START EXTRACTED MATERIAL
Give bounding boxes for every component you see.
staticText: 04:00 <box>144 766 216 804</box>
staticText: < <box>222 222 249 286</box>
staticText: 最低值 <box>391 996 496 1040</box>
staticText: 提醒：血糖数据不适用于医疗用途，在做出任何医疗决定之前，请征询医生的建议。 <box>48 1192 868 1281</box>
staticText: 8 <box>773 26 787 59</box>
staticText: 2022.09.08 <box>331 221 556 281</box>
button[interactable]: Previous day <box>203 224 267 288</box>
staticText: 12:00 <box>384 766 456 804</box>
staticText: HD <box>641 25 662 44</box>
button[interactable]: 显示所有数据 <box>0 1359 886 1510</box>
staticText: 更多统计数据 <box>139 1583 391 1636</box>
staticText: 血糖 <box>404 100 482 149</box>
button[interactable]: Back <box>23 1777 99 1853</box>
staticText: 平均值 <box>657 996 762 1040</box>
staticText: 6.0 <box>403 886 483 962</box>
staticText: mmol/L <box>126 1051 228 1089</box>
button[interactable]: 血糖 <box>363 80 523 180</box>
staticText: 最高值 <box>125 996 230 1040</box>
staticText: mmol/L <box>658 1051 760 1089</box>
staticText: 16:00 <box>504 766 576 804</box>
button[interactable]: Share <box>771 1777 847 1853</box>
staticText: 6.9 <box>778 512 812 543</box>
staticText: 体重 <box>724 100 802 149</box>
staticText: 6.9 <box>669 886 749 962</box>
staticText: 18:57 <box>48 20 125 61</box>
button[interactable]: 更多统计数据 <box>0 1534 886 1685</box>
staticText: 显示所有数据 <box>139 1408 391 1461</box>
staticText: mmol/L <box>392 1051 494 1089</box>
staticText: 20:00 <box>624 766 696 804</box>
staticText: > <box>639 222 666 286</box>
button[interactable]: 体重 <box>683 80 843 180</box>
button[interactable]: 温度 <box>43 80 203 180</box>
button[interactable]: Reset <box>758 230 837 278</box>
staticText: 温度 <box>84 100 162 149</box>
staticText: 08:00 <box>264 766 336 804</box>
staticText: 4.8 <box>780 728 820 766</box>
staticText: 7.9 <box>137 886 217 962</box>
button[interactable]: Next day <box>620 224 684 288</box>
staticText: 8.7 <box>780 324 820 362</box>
END EXTRACTED MATERIAL
Restate each entry exactly, skipping none.

Give bounding boxes for every component you see.
staticText: 04:00 <box>144 766 216 804</box>
staticText: < <box>222 222 249 286</box>
staticText: 最低值 <box>391 996 496 1040</box>
staticText: 提醒：血糖数据不适用于医疗用途，在做出任何医疗决定之前，请征询医生的建议。 <box>48 1192 868 1281</box>
staticText: 8 <box>773 26 787 59</box>
staticText: 2022.09.08 <box>331 221 556 281</box>
button[interactable]: Previous day <box>203 224 267 288</box>
staticText: 12:00 <box>384 766 456 804</box>
staticText: HD <box>641 25 662 44</box>
button[interactable]: 显示所有数据 <box>0 1359 886 1510</box>
staticText: 更多统计数据 <box>139 1583 391 1636</box>
staticText: 血糖 <box>404 100 482 149</box>
button[interactable]: Back <box>23 1777 99 1853</box>
staticText: 平均值 <box>657 996 762 1040</box>
staticText: 6.0 <box>403 886 483 962</box>
staticText: mmol/L <box>126 1051 228 1089</box>
button[interactable]: 血糖 <box>363 80 523 180</box>
staticText: 最高值 <box>125 996 230 1040</box>
staticText: mmol/L <box>658 1051 760 1089</box>
staticText: 16:00 <box>504 766 576 804</box>
button[interactable]: Share <box>771 1777 847 1853</box>
staticText: 6.9 <box>778 512 812 543</box>
staticText: 体重 <box>724 100 802 149</box>
staticText: 6.9 <box>669 886 749 962</box>
staticText: 18:57 <box>48 20 125 61</box>
button[interactable]: 更多统计数据 <box>0 1534 886 1685</box>
staticText: 显示所有数据 <box>139 1408 391 1461</box>
staticText: mmol/L <box>392 1051 494 1089</box>
staticText: 20:00 <box>624 766 696 804</box>
staticText: > <box>639 222 666 286</box>
button[interactable]: 体重 <box>683 80 843 180</box>
button[interactable]: 温度 <box>43 80 203 180</box>
button[interactable]: Reset <box>758 230 837 278</box>
staticText: 温度 <box>84 100 162 149</box>
staticText: 08:00 <box>264 766 336 804</box>
staticText: 4.8 <box>780 728 820 766</box>
staticText: 7.9 <box>137 886 217 962</box>
button[interactable]: Next day <box>620 224 684 288</box>
staticText: 8.7 <box>780 324 820 362</box>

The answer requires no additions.